The Sir Alfred Jones Memorial Hospital was formally opened on 23 February 1916. It was demolished in 2009 and, in tribute, the Sir Alfred Jones Memorial Garden was dedicated. A number of other sites are dedicated to Sir Alfred, including the Sir Alfred Jones Research Laboratory in Freetown, Sierra Leone and the Sir Alfred Jones Trade School.

==Legacy==
By the time of his death, Jones controlled a fleet of 101 ships (totalling over 300,000 gross tonnage), and was senior partner in at least twenty companies and chairman of five.
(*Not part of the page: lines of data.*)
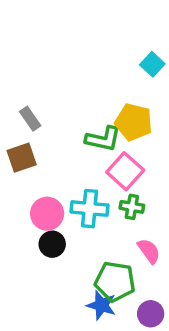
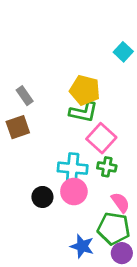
yellow pentagon: (134, 122) -> (85, 90), moved
pink circle: (47, 214) -> (74, 192), moved
green pentagon: (115, 282) -> (114, 228), moved

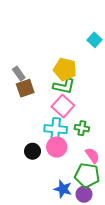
brown square: (18, 127) -> (25, 88), moved
pink square: (101, 138) -> (63, 106), moved
purple circle: (122, 253) -> (84, 194), moved

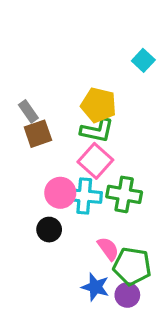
green cross: (82, 128) -> (124, 194), size x1.5
pink circle: (57, 147) -> (60, 193), moved
pink semicircle: (92, 155) -> (108, 249), moved

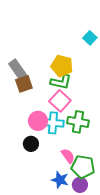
gray rectangle: (28, 111) -> (18, 70), size x1.5

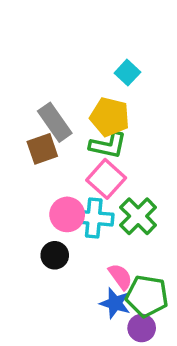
cyan square: (90, 38) -> (127, 73), moved
gray rectangle: (18, 70) -> (55, 122), moved
green cross: (78, 122) -> (138, 216), turned 35
blue star: (60, 180) -> (115, 303), moved

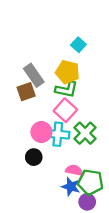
pink semicircle: (120, 277) -> (74, 170), turned -42

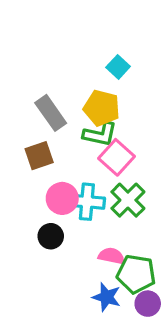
brown square: (26, 92) -> (39, 156), moved
pink square: (65, 110) -> (116, 157), moved
blue star: (71, 187) -> (107, 297), moved
purple circle: (87, 202) -> (148, 304), moved

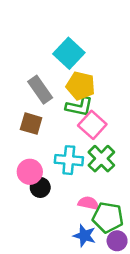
cyan square: (118, 67) -> (69, 53), moved, size x1.6
brown square: (39, 156) -> (31, 124), turned 35
pink circle: (62, 198) -> (30, 172), moved

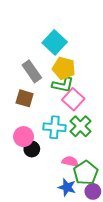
green pentagon: (108, 217) -> (86, 173), turned 30

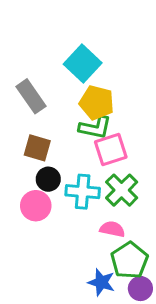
gray rectangle: (32, 71) -> (31, 96), moved
pink square: (73, 99) -> (111, 149), turned 30
black circle: (32, 149) -> (48, 179), moved
pink semicircle: (70, 161) -> (112, 229), moved

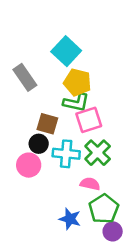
brown square: (37, 148) -> (47, 124), moved
blue star: (101, 282) -> (70, 219), moved

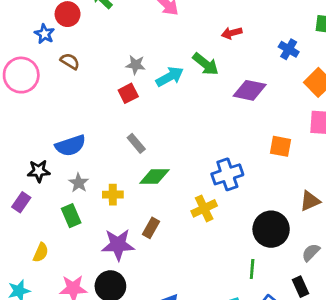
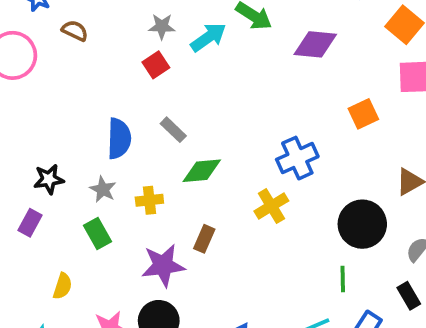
blue semicircle: (70, 146) -> (119, 139), moved, turned -64
orange square: (281, 146) -> (363, 114), turned -30

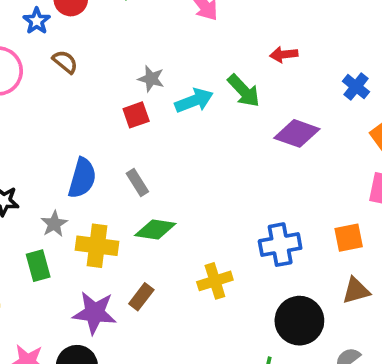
orange square: (363, 114) -> (349, 238), moved
blue cross: (297, 158) -> (280, 245), moved
yellow cross: (149, 200) -> (97, 246), size x1.5

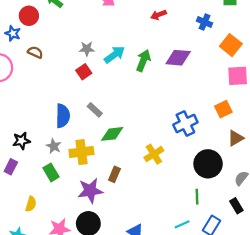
green arrow: (244, 91) -> (143, 60), moved, turned -100

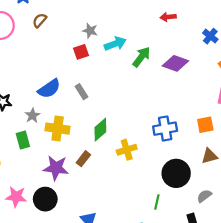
brown semicircle: (35, 52) -> (40, 20), turned -88
blue semicircle: (63, 116) -> (49, 89), turned 40
green diamond: (112, 134) -> (100, 130), moved, turned -50

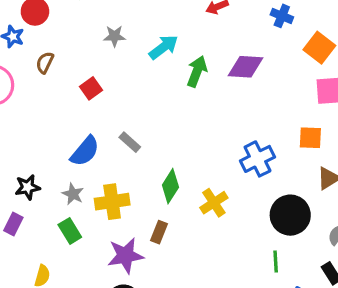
gray star: (90, 31) -> (114, 36), moved
cyan arrow: (115, 44) -> (164, 47), moved
red square: (81, 52) -> (91, 88), moved
orange square: (205, 125) -> (310, 138), turned 30

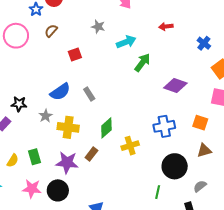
purple diamond: (246, 67) -> (175, 86), moved
green rectangle: (70, 231) -> (34, 157), moved

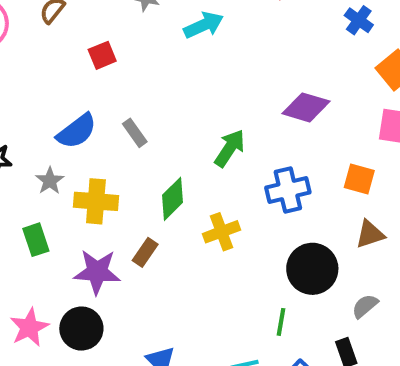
green arrow: (142, 62) -> (230, 148), moved
green rectangle: (34, 157) -> (36, 240), moved
pink star: (32, 189) -> (29, 327), turned -30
Jones is credited with introducing the banana to Britain. His importing of bananas, tomatoes, and other fruit to Britain led to a constant stream of ships arriving into London's South Quay Dock and the naming of Canary Wharf, after the ships' origin.

Jones' enterprise revitalised the Canary Islands to the extent of providing hotels and encouraging tourism. Through his business endeavours, he "put the Canaries on the map." Alfredo L Jones Street, a main street in Las Palmas de Gran Canaria, is named after him.

Jones received criticism for his "special relationship" with King Leopold II of Belgium, being regarded as consul for the Congo Free State. E. D. Morel, a bitter enemy of Jones, wrote in his obituary "Had Sir Alfred Jones come forward as the defender of the Congolese, the Congo tragedy would have been terminated long years ago."